Борьба с группами, распространяющими malware, подразумевает наложение высоких издержек на небольшие импровизированные группы. Но эти действия постепенно уступают место борьбе с гораздо более организованными группировками, поддерживающими идеалы, близкие к государственным. Это постепенно меняет облик защитников, заставляя тех, кто часто действовал в одиночку, работать вместе ради цели — остановить противников. Ну, или почти вместе.
Оказывается, бывает очень сложно собрать вместе международные группы исследователей безопасности, правоохранительные органы и другие государственные учреждения, чтобы бороться с международными угрозами. Среди борьбы за территории и различных взглядов на то, что является «самой важной угрозой», цифровые защитники разных стран учатся основам нового threatscape с разной скоростью, а также тому, как находить общий язык с исследователями индустрии безопасности, чтобы защитить свои собственные территории.
Для этого нужно работать с другими. А это требует понимания их культур и методов.
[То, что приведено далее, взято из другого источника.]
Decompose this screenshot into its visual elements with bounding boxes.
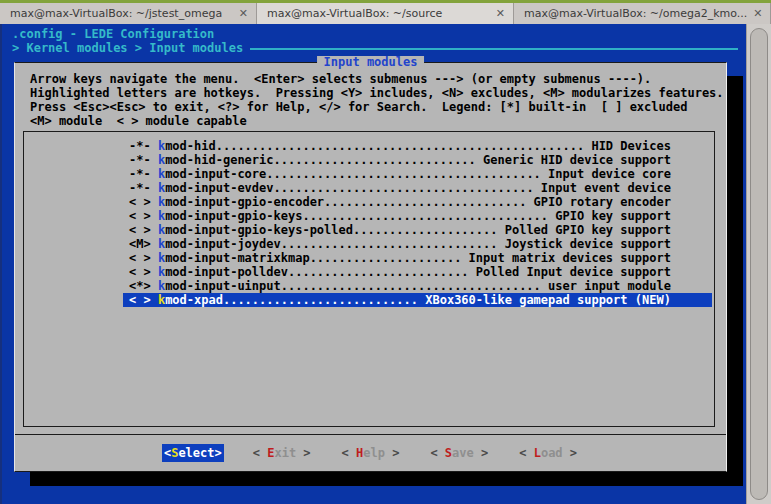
module-list: -*- kmod-hid............................… bbox=[24, 132, 714, 307]
terminal-screen: .config - LEDE Configuration > Kernel mo… bbox=[0, 24, 746, 504]
instruction-line: <M> module < > module capable bbox=[30, 114, 726, 128]
tab-close-icon[interactable]: ✕ bbox=[753, 7, 762, 20]
list-item-kmod-input-gpio-keys[interactable]: < > kmod-input-gpio-keys................… bbox=[123, 209, 712, 223]
list-item-kmod-input-gpio-encoder[interactable]: < > kmod-input-gpio-encoder.............… bbox=[123, 195, 712, 209]
tab-omega2-kmod[interactable]: max@max-VirtualBox: ~/omega2_kmo... ✕ bbox=[514, 3, 771, 24]
scrollbar-thumb[interactable] bbox=[750, 28, 768, 500]
list-item-kmod-xpad[interactable]: < > kmod-xpad...........................… bbox=[123, 293, 712, 307]
list-item-kmod-input-polldev[interactable]: < > kmod-input-polldev..................… bbox=[123, 265, 712, 279]
breadcrumb: > Kernel modules > Input modules bbox=[12, 41, 243, 55]
instruction-line: Arrow keys navigate the menu. <Enter> se… bbox=[30, 72, 726, 86]
input-modules-dialog: Input modules Arrow keys navigate the me… bbox=[14, 62, 727, 472]
hotkey-letter: L bbox=[534, 446, 541, 460]
list-item-kmod-input-matrixkmap[interactable]: < > kmod-input-matrixkmap...............… bbox=[123, 251, 712, 265]
help-button[interactable]: < Help > bbox=[340, 444, 402, 462]
list-item-kmod-input-core[interactable]: -*- kmod-input-core.....................… bbox=[123, 167, 712, 181]
list-item-kmod-hid-generic[interactable]: -*- kmod-hid-generic....................… bbox=[123, 153, 712, 167]
menuconfig-breadcrumb-row: > Kernel modules > Input modules bbox=[12, 41, 738, 55]
load-button[interactable]: < Load > bbox=[517, 444, 579, 462]
dialog-instructions: Arrow keys navigate the menu. <Enter> se… bbox=[15, 63, 726, 128]
dialog-button-bar: <Select>< Exit >< Help >< Save >< Load > bbox=[15, 434, 726, 471]
hotkey-letter: S bbox=[445, 446, 452, 460]
exit-button[interactable]: < Exit > bbox=[251, 444, 313, 462]
terminal-scrollbar[interactable] bbox=[746, 24, 771, 504]
list-item-kmod-input-joydev[interactable]: <M> kmod-input-joydev...................… bbox=[123, 237, 712, 251]
terminal-window: max@max-VirtualBox: ~/jstest_omega ✕ max… bbox=[0, 0, 771, 504]
tab-title: max@max-VirtualBox: ~/jstest_omega bbox=[10, 7, 222, 20]
instruction-line: Press <Esc><Esc> to exit, <?> for Help, … bbox=[30, 100, 726, 114]
tab-jstest-omega[interactable]: max@max-VirtualBox: ~/jstest_omega ✕ bbox=[0, 3, 257, 24]
list-item-kmod-input-gpio-keys-polled[interactable]: < > kmod-input-gpio-keys-polled.........… bbox=[123, 223, 712, 237]
breadcrumb-rule bbox=[250, 48, 738, 50]
dialog-title: Input modules bbox=[317, 56, 425, 69]
save-button[interactable]: < Save > bbox=[428, 444, 490, 462]
module-listbox: -*- kmod-hid............................… bbox=[23, 131, 715, 427]
list-item-kmod-hid[interactable]: -*- kmod-hid............................… bbox=[123, 139, 712, 153]
menuconfig-backtitle: .config - LEDE Configuration bbox=[12, 27, 214, 41]
tab-title: max@max-VirtualBox: ~/source bbox=[267, 7, 442, 20]
instruction-line: Highlighted letters are hotkeys. Pressin… bbox=[30, 86, 726, 100]
tab-title: max@max-VirtualBox: ~/omega2_kmo... bbox=[524, 7, 747, 20]
terminal-tab-bar: max@max-VirtualBox: ~/jstest_omega ✕ max… bbox=[0, 3, 771, 24]
select-button[interactable]: <Select> bbox=[162, 444, 224, 462]
tab-close-icon[interactable]: ✕ bbox=[239, 7, 248, 20]
list-item-kmod-input-uinput[interactable]: <*> kmod-input-uinput...................… bbox=[123, 279, 712, 293]
list-item-kmod-input-evdev[interactable]: -*- kmod-input-evdev....................… bbox=[123, 181, 712, 195]
tab-source[interactable]: max@max-VirtualBox: ~/source ✕ bbox=[257, 3, 514, 24]
tab-close-icon[interactable]: ✕ bbox=[496, 7, 505, 20]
Что, в свою очередь, требует от них наличия определенной этики и методов.
Страны редко ставят на первое место одни и те же вещи, и это проявляется в их оборонительных – и все чаще наступательных – операциях.
Это означает, что компании и организации не уверены, к кому обращаться и когда, если у них произошел взлом, атака ransomware или другое вредоносное событие. Даже если они знают, к кому обратиться, они не уверены, что предоставить, что они могут предоставить *легально*, и что можно сделать и кто должен это сделать при расследовании.
От юристов до киберстрахования и правоохранительных органов — сложно понять, как должен выглядеть план действий. Одно можно сказать наверняка: если случилось что-то плохое, время не на вашей стороне. Ценность оперативных данных быстро уменьшается со временем, а ваши расходы одновременно растут.
Одна из групп правоохранительных органов на VB2023 предложила провести внутреннее учение (tabletop exercise) в вашей организации, чтобы проиграть, кто должен быть вовлечен и на каком этапе. Правоохранительные органы обычно хотят быть вовлечены быстро, пытаясь пресечь атаку, собрать данные и оказать помощь. Но почти как только они появляются, вы будете разговаривать с представителями киберстрахования, а они привлекают юристов. Юристы замедляют все до полнейшего ступора, особенно если действуют вопреки правоохранительным органам, а часто даже если и не действуют.
На каком этапе атаки следует обращаться в правоохранительные органы? Знают ли они, кто вы? Есть ли у их местных отделений возможность реально помочь вам во время активного события? Знаете ли вы их правила взаимодействия и чего от них можно ожидать, если все пойдет хорошо? А что будет, если нет?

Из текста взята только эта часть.